Howards End
Not the show. The novel, first published in 1910 by E.M. Forster.
Not merely another Downton Abbey (not that it could be, preceding Downton by a hundred years), nor is it merely a work of fiction. No, it is a masterpiece of Philosophical, Humanist, and Existential fiction.
Weaved throughout the story, Forster works in his philosophy as the thoughts of his characters.
Below are a collection of my favorite quotes, presented in order of appearance in the novel, without further comment.
One is certain of nothing but the truth of one's own emotions.
It is pleasant to analyze feelings while they are still only feelings, and unembodied in the social fabric.
Personal relations are the important thing for ever and ever, and not this outer life of telegrams and anger.
The building of the rainbow bridge that should connect the prose in us with the passion. Without it we are meaningless fragments, half monks, half beasts, unconnected arches that have never joined into a man.
She would only point out the salvation that was latent in his own soul, and in the soul of every man. Only connect! That was the whole of her sermon. Only connect the prose and the passion, and both will be exalted, and human love will be seen at its height. Live in fragments no longer. Only connect, and the beast and the monk, robbed of the isolation that is life to either, will die.

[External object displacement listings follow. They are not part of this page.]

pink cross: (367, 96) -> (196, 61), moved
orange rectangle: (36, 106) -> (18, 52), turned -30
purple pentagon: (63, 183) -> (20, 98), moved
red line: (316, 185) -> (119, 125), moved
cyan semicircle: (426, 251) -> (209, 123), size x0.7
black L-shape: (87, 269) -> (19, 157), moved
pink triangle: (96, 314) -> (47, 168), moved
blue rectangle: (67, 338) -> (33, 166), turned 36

I don't like those men. They are scientific themselves, and talk of the survival of the fittest, and cut down the salaries of their clerks, and stunt the independence of all who may menace their comfort, but yet they believe that somehow good — it is always that sloppy 'somehow'— will be the outcome, and that in some mystical way the Mr. Basts of the future will benefit I because the Mr. Basts of today are in pain.
She felt that there was something a little unbalanced in the mind that so readily shreds the visible. The business man who assumes that this life is everything, and the mystic who asserts that it is nothing, fail, on this side and on that, to hit the truth. "Yes, I see, dear; it's about halfway between", Aunt Juley had hazarded in earlier years. No; truth, being alive, was not halfway between anything. It was only to be found by continuous excursions into either realm, and though proportion is the final secret, to espouse it at the out set is to insure sterility.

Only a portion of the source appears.